◆ GIVEN INFORMATION ◆
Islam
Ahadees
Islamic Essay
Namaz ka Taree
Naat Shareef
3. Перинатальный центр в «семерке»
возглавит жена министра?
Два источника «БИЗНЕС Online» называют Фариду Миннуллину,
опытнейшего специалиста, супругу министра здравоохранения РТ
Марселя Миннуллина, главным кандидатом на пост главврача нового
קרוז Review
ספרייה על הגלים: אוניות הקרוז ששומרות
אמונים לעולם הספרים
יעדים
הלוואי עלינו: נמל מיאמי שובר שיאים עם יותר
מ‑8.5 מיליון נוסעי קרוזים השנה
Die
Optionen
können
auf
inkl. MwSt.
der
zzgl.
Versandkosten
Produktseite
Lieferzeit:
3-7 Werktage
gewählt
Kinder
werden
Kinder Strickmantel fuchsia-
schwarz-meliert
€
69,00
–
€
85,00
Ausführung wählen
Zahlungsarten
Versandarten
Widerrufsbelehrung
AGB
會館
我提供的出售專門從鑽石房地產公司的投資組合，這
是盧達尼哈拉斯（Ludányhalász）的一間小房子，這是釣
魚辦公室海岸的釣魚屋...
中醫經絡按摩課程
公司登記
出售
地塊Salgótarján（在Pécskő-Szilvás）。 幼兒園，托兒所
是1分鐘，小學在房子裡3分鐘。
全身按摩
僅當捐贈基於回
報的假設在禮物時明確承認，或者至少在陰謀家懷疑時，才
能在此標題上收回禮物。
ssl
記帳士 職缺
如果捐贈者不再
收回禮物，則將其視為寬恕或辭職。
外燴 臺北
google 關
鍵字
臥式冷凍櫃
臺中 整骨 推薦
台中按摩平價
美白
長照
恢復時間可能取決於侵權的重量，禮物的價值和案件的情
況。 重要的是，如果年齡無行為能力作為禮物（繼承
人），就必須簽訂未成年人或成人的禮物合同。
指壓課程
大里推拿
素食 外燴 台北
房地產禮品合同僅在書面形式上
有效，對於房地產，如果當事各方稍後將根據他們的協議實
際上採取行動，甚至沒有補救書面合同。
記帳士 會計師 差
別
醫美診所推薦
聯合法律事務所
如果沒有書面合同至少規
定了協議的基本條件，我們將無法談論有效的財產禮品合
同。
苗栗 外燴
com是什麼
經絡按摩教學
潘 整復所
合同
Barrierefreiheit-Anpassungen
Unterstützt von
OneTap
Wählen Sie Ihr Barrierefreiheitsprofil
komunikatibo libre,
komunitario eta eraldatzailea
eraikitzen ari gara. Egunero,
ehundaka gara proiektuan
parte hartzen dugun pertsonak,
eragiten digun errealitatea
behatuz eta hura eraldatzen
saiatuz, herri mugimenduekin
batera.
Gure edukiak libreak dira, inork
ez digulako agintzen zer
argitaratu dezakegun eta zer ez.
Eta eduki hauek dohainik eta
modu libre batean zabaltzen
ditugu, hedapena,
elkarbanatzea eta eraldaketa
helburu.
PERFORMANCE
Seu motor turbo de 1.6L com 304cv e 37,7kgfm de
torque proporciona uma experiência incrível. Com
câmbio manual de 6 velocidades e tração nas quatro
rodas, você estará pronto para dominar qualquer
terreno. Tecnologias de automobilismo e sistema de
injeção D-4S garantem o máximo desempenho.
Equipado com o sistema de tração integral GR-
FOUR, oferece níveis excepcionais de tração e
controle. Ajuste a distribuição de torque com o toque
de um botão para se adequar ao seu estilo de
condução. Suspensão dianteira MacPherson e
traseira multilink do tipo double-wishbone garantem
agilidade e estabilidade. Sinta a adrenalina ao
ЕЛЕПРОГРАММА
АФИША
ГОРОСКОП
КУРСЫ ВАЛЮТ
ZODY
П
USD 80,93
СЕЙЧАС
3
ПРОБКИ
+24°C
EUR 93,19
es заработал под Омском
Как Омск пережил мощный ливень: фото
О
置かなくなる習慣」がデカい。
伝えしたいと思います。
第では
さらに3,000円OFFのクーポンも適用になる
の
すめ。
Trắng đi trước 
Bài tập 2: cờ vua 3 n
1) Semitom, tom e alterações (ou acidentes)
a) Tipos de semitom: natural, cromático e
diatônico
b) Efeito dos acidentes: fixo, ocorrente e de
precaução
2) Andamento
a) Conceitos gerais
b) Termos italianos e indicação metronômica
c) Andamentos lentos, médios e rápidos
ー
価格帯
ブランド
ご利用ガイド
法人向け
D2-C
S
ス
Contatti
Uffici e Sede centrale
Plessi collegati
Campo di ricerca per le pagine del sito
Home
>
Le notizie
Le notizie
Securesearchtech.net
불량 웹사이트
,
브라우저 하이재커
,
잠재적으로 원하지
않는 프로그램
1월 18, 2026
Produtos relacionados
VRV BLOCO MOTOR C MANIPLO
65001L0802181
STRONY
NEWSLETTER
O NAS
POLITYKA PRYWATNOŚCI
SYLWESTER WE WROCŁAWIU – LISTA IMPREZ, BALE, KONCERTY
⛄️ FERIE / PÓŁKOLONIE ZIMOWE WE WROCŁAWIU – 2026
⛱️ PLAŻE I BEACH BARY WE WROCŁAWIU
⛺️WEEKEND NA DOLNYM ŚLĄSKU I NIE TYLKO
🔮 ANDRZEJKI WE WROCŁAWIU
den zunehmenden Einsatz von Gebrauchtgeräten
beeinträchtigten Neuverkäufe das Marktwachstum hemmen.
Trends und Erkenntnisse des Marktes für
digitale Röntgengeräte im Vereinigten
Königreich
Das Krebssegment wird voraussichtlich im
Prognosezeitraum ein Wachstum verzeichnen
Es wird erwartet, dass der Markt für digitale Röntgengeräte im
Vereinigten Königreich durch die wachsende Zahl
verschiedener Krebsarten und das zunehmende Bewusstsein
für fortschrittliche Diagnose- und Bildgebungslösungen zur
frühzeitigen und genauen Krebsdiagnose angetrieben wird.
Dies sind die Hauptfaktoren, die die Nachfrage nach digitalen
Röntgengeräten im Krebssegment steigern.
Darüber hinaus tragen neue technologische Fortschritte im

◆ WHAT YOU WILL DO ◆
In the listing above, find the line containing "b) Termos italianos e indicação metronômica" and the line containing "den zunehmenden Einsatz von Gebrauchtgeräten", then repeat those two lines and everything between them exactly.

◆ RESPONSE TO THE TASK ◆
b) Termos italianos e indicação metronômica
c) Andamentos lentos, médios e rápidos
ー
価格帯
ブランド
ご利用ガイド
法人向け
D2-C
S
ス
Contatti
Uffici e Sede centrale
Plessi collegati
Campo di ricerca per le pagine del sito
Home
>
Le notizie
Le notizie
Securesearchtech.net
불량 웹사이트
,
브라우저 하이재커
,
잠재적으로 원하지
않는 프로그램
1월 18, 2026
Produtos relacionados
VRV BLOCO MOTOR C MANIPLO
65001L0802181
STRONY
NEWSLETTER
O NAS
POLITYKA PRYWATNOŚCI
SYLWESTER WE WROCŁAWIU – LISTA IMPREZ, BALE, KONCERTY
⛄️ FERIE / PÓŁKOLONIE ZIMOWE WE WROCŁAWIU – 2026
⛱️ PLAŻE I BEACH BARY WE WROCŁAWIU
⛺️WEEKEND NA DOLNYM ŚLĄSKU I NIE TYLKO
🔮 ANDRZEJKI WE WROCŁAWIU
den zunehmenden Einsatz von Gebrauchtgeräten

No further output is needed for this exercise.